* WORK REQUIRED:
I'd like the listing below copied exactly, with the images left out.

======== RECORDS FOR THIS EXERCISE ========

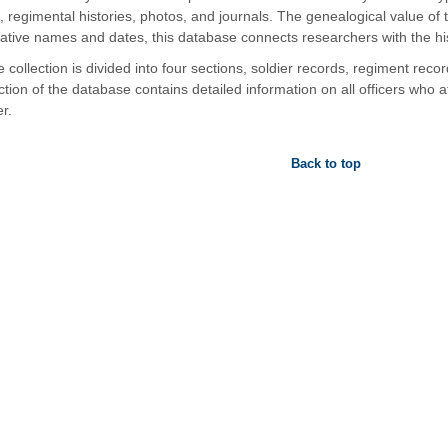
, regimental histories, photos, and journals. The genealogical value of
tative names and dates, this database connects researchers with the his
 collection is divided into four sections, soldier records, regiment record
ction of the database contains detailed information on all officers who 
r.
Back to top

========

* EXERCISE OUTPUT:
, regimental histories, photos, and journals. The genealogical value of
tative names and dates, this database connects researchers with the his
 collection is divided into four sections, soldier records, regiment record
ction of the database contains detailed information on all officers who 
r.
Back to top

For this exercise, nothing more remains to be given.